Texas manufacturer swindled out of cash by fraudulent email request, sues cyber insurer
AFGlobal, based in Houston, lost $480,000 in May 2014 after staff wired funds based on orders in emails faked by crooks overseas. The manufacturing company had a cyber insurance policy with a subsidiary of the Chubb Group, and filed a claim against it. The claim was denied and AFGlobal filed suit. This isn’t the first such loss nor the first such lawsuit. Companies need to create and publish policies documenting procedures for authorizing any online payments, including two-step authentication of identities, and review overall spending authorization processes with an eye on audit trails.

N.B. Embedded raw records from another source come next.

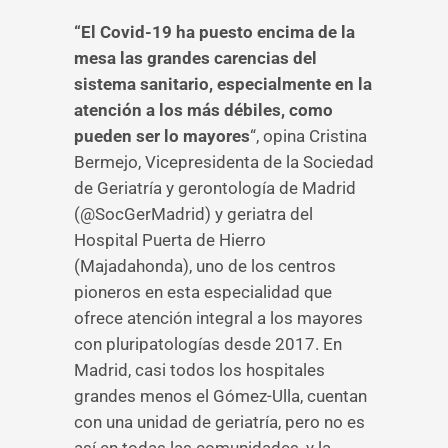
“El Covid-19 ha puesto encima de la
mesa las grandes carencias del
sistema sanitario, especialmente en la
atención a los más débiles, como
pueden ser lo mayores
“, opina Cristina
Bermejo, Vicepresidenta de la Sociedad
de Geriatría y gerontología de Madrid
(@SocGerMadrid) y geriatra del
Hospital Puerta de Hierro
(Majadahonda), uno de los centros
pioneros en esta especialidad que
ofrece atención integral a los mayores
con pluripatologías desde 2017. En
Madrid, casi todos los hospitales
grandes menos el Gómez-Ulla, cuentan
con una unidad de geriatría, pero no es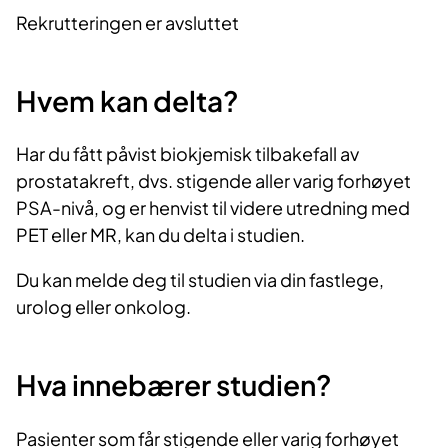
Rekrutteringen er avsluttet
Hvem kan delta?
Har du fått påvist biokjemisk tilbakefall av
prostatakreft, dvs. stigende aller varig forhøyet
PSA-nivå, og er henvist til videre utredning med
PET eller MR, kan du delta i studien.
Du kan melde deg til studien via din fastlege,
urolog eller onkolog.
Hva innebærer studien?
Pasienter som får stigende eller varig forhøyet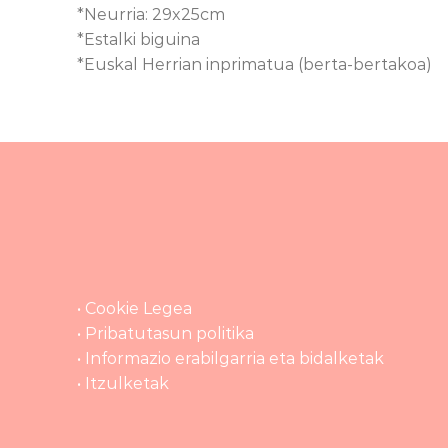
*Neurria: 29x25cm
*Estalki biguina
*Euskal Herrian inprimatua (berta-bertakoa)
• Cookie Legea
• Pribatutasun politika
• Informazio erabilgarria eta bidalketak
• Itzulketak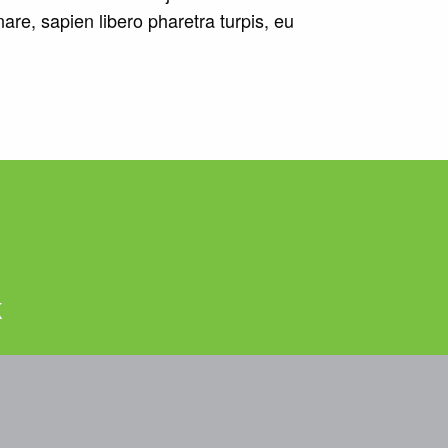
nare, sapien libero pharetra turpis, eu
k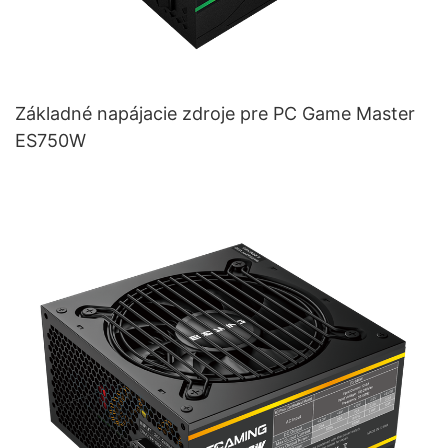
Základné napájacie zdroje pre PC Game Master
ES750W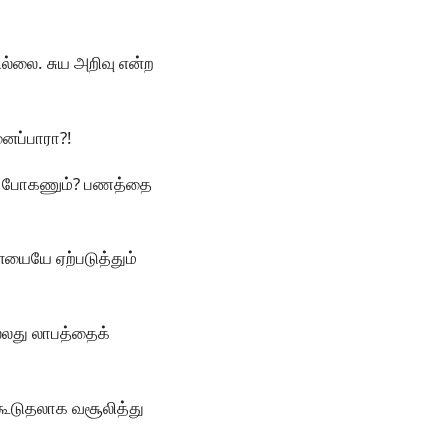
ல்லை. சுய அறிவு என்ற
னைப்பாரா?!
 ஏன் போகணும்? பணத்தை
ையையே ஏற்படுத்தும்
ல்லது லாபத்தைக்
் கூடுதலாக வசூலித்து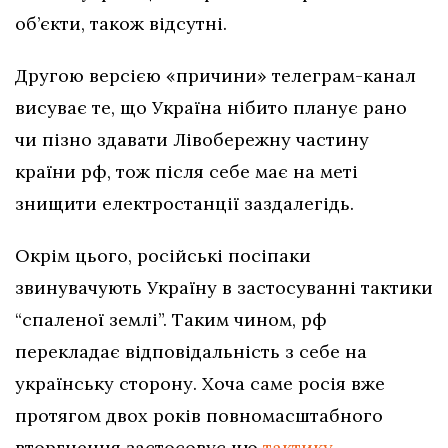
об’єкти, також відсутні.
Другою версією «причини» телеграм-канал
висуває те, що Україна нібито планує рано
чи пізно здавати Лівобережну частину
країни рф, тож після себе має на меті
знищити електростанції заздалегідь.
Окрім цього, російські посіпаки
звинувачують Україну в застосуванні тактики
“спаленої землі”. Таким чином, рф
перекладає відповідальність з себе на
українську сторону. Хоча саме росія вже
протягом двох років повномасштабного
вторгнення застосовує цю
тактику
,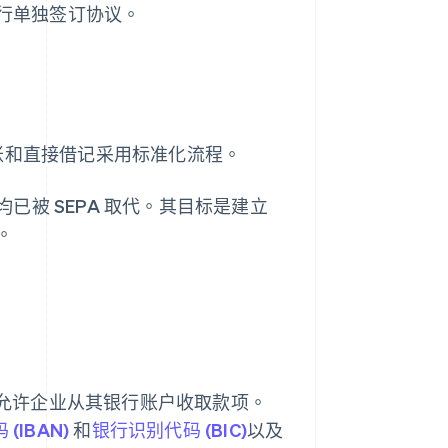
银行单独签订协议。
记转账和直接借记采用标准化流程。
被 SEPA 取代。其目标是建立
。
允许企业从其银行账户收取款项。
(IBAN)
和
银行识别代码 (BIC)
以及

Ukrainian officials say Kiev’s main airport hacked
Hackers who attacked Ukrainian power companies in late December are believed to be responsible for the malware launched on Kiev’s airport servers. There are very few details — okay, none, zero details — about the attack and its affect on airport operations. A military spokesman only said “the malware had been detected early in the airport’s system and no damage had been done,” and that the malware’s point of origin was in Russia. Among the details missing are the date the attack was discovered and how it was detected as well as the means of removal.
Hold this thought: FBI still looking for info on cable cuts, with eye to Super Bowl link
Remember the post last summer about the 11 communications cable cuts in the greater San Francisco Bay Area near Silicon Valley? This is a hot issue again, given the impending Super Bowl 50 to be held at Levi’s Stadium in Santa Clara. But reports now mention 15 or 16 cuts, not 11 — have there been more since last summer, or were there more not included in the FBI’s request for information? I’ll do some digging and post about this in the near term.
All right, carry on, and don’t drink all the añejo at once.